John Hessler, FRGS
Applied Mathematician, Geographic Information Systems Scientist, and Professor in Nice, France
John Hessler, FRGS
Applied Mathematician, Geographic Information Systems Scientist, and Professor in Nice, France
When not climbing in the Alps or racing a carbon fiber Pinarello, I am an applied mathematician, geographic information systems (GIS) scientist and former professor at Johns Hopkins University. I currently teach courses in the theoretical and algorithmic foundations of GIS and the mathematics of deep and machine learning at University College London, and at Sorbonne Université - Campus Pierre et Marie Curie, in Paris.
My mathematical research concentrates on developing solutions to the uncertain geographic context problem, on deriving an algebraic basis for the change-of-support issue in spatial-temporal data, and formalizing the underlying mathematics of the modified areal / temporal unit problems.
I am the founder and director of BIOMAP AI, where we use bioinformatic and genomic data, machine learning, and advanced geographic information systems, to study the stochastic non-stationary transmission and risk of zoonotic disease outbreaks, along with the movement and migration patterns of their animal hosts.
BIOMAP AI works and partners with government and NGO based agencies, like the World Health Organization's GIS Center for Health, researching complex problems in spatial epidemiology, accessing the risk of infectious disease outbreaks, and modeling geographic uncertainty, to help save lives and to reduce economic impacts.
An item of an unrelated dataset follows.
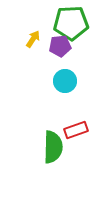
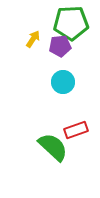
cyan circle: moved 2 px left, 1 px down
green semicircle: rotated 48 degrees counterclockwise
Our research is centered on using wavelet and non-linear approximation methods to study the SARS-CoV-2 pandemic, and other past epidemics, like the medieval patterns of plague transmission in Europe and Eurasia, and on reconstructing the dynamics of the 2014-2016 Ebola epidemic in west Africa.
We are also currently working to map and study the Bundibugyo Ebola virus outbreak and the distribution of old world fruit bats, in the Democratic Republic of the Congo.
Interested in preserving the early history of GIS and early applications of computer technology to spatial problems, I founded the Relic-Code Lab, where our research is dedicated to the reconstruction and conservation of historic software—programs, algorithms, and computational systems that have historically shaped our digital world, but which are now technologically inaccessible or materially endangered.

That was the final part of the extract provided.